■ **Assignment**
Filtering the records below, copy only those lines that include the word "выборах".

Raw data START

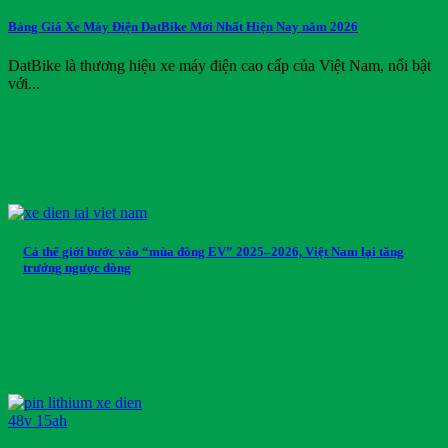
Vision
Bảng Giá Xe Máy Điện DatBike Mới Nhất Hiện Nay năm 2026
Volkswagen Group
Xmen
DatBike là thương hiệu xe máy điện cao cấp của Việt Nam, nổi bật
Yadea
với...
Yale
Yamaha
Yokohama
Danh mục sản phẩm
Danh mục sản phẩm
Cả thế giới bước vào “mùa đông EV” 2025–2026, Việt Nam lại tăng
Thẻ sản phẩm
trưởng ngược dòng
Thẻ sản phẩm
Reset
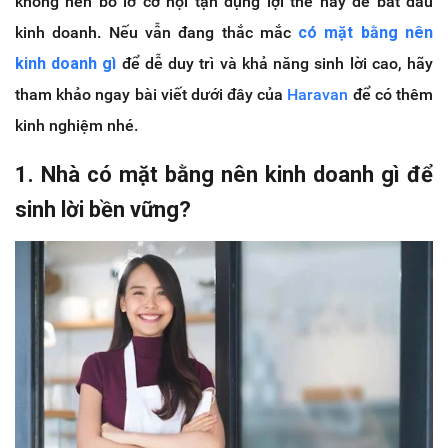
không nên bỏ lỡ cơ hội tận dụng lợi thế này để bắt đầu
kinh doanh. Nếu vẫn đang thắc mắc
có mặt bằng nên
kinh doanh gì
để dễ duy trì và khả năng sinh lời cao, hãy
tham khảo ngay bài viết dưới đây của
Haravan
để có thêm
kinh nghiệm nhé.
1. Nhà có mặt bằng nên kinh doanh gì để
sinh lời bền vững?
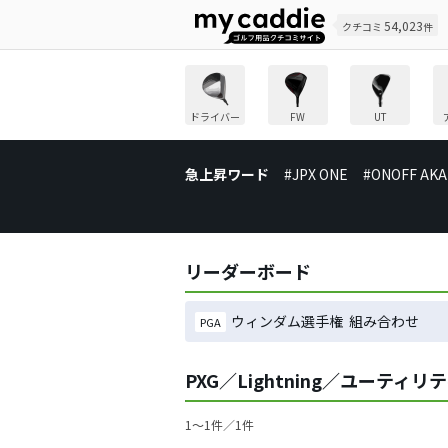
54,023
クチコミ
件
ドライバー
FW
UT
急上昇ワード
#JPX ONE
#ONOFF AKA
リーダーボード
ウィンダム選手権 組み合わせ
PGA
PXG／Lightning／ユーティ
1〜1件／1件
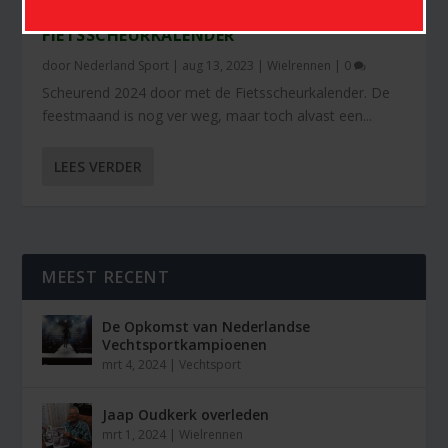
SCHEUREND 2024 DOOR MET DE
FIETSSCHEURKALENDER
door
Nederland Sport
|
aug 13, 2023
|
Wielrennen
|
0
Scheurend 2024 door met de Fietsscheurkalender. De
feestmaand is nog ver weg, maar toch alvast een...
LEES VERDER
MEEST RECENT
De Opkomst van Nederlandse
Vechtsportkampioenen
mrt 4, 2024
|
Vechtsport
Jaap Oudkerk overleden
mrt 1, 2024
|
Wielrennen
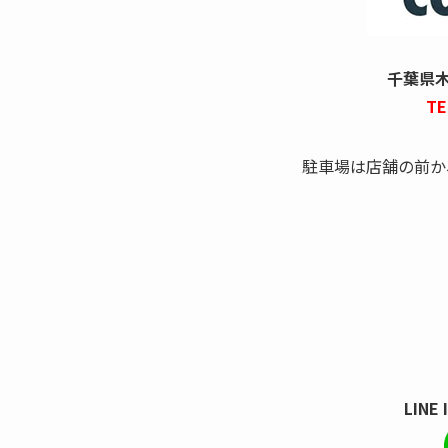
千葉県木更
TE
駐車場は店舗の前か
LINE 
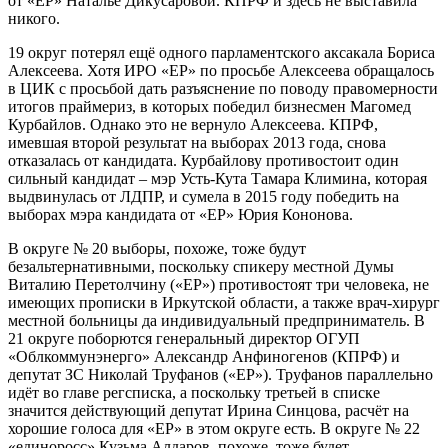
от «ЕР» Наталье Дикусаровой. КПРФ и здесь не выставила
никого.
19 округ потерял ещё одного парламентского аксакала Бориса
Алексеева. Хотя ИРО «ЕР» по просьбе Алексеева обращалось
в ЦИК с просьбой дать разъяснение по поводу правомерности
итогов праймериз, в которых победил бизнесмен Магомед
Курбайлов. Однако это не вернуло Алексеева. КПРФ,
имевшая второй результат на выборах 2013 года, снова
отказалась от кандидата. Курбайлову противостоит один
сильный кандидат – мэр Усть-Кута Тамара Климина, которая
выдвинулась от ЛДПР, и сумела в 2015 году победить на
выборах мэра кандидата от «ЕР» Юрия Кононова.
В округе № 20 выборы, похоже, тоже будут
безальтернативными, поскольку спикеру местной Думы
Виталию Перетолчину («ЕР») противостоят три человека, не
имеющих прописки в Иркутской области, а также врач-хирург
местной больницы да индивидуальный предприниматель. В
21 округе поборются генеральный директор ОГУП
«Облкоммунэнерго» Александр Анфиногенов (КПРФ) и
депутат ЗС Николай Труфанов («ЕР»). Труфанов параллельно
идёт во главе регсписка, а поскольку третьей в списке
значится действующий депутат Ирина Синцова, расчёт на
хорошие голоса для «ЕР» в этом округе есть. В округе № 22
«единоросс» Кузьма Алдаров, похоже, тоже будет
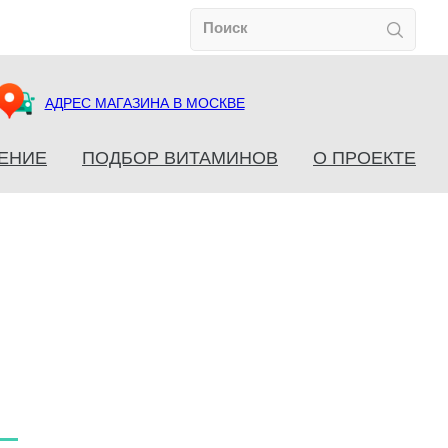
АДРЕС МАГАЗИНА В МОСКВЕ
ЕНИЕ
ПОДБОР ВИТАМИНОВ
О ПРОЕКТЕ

Raw data END
Raw data START

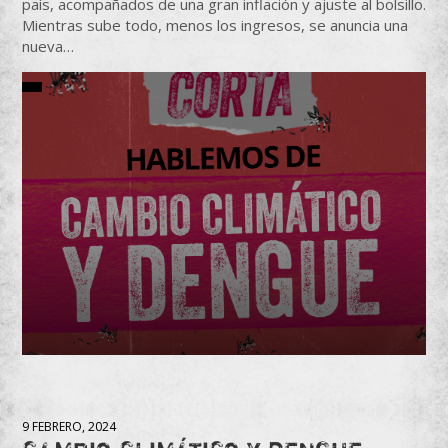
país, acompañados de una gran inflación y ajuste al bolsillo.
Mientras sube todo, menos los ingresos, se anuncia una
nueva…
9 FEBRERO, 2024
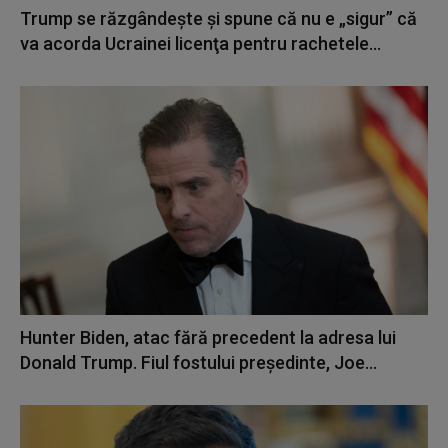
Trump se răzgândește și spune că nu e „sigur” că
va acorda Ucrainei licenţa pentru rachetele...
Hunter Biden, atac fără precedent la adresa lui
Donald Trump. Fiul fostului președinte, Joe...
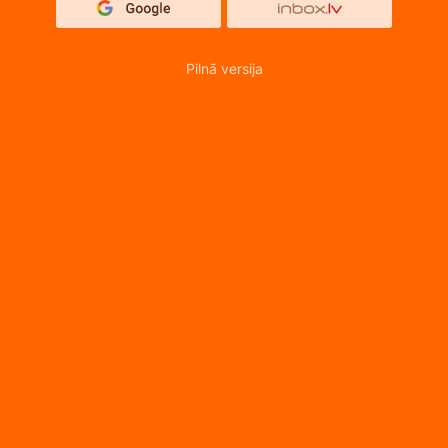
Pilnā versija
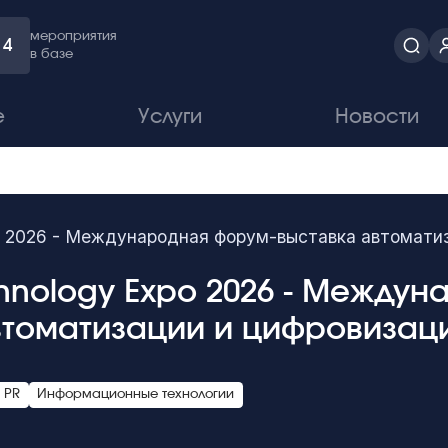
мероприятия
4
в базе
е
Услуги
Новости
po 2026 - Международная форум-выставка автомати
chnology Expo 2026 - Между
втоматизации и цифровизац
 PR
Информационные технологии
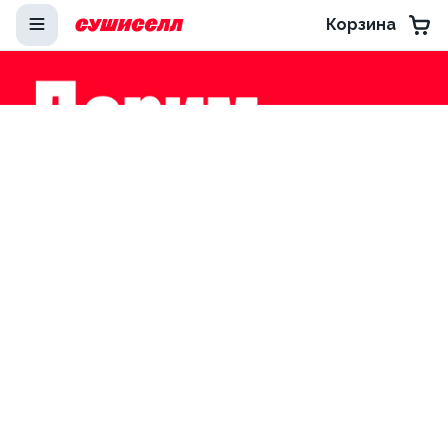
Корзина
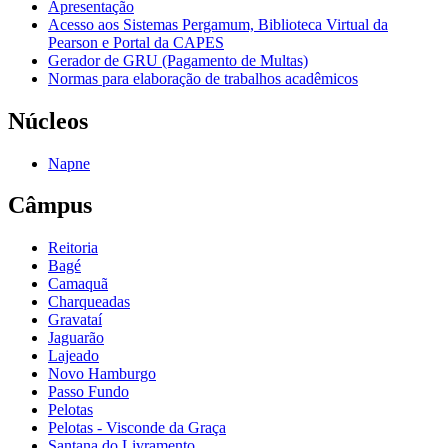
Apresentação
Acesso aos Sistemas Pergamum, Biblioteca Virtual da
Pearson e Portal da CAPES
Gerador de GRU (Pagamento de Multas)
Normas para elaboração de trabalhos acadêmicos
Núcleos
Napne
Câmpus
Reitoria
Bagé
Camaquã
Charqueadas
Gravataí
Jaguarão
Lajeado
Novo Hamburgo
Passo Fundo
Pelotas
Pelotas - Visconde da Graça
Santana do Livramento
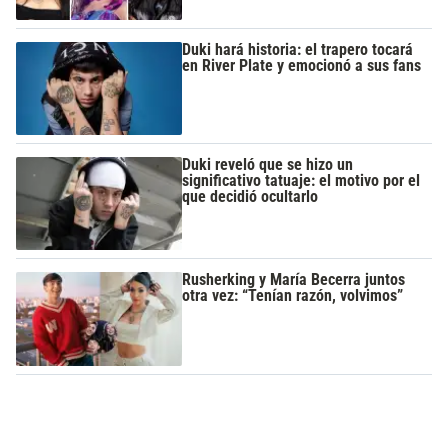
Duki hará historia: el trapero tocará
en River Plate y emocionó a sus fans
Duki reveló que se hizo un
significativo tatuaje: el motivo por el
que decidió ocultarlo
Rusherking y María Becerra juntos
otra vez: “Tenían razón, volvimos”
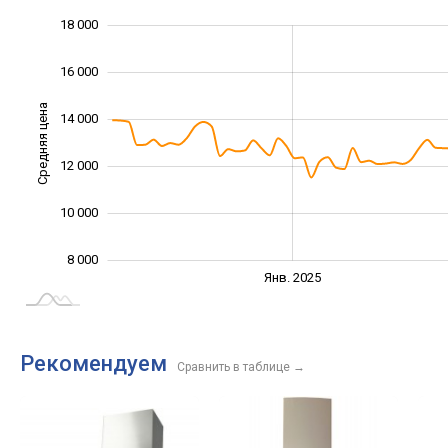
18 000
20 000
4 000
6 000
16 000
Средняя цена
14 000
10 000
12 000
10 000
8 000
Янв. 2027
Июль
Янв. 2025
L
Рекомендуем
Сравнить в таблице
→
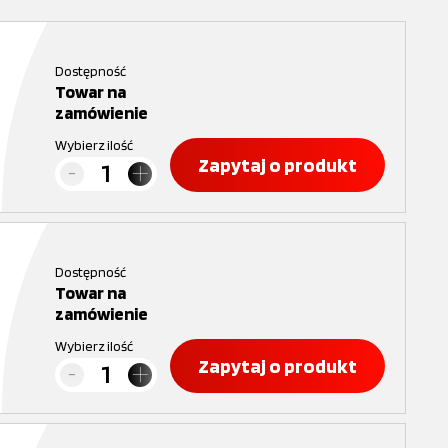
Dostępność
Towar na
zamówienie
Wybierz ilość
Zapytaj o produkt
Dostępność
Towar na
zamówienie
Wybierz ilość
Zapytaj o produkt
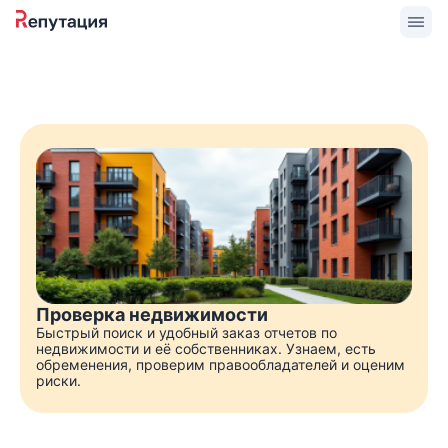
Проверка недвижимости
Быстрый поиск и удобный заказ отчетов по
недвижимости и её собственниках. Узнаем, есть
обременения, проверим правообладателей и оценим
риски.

Raw data END

■ **Task result**
имевшая второй результат на выборах 2013 года, снова
выборах мэра кандидата от «ЕР» Юрия Кононова.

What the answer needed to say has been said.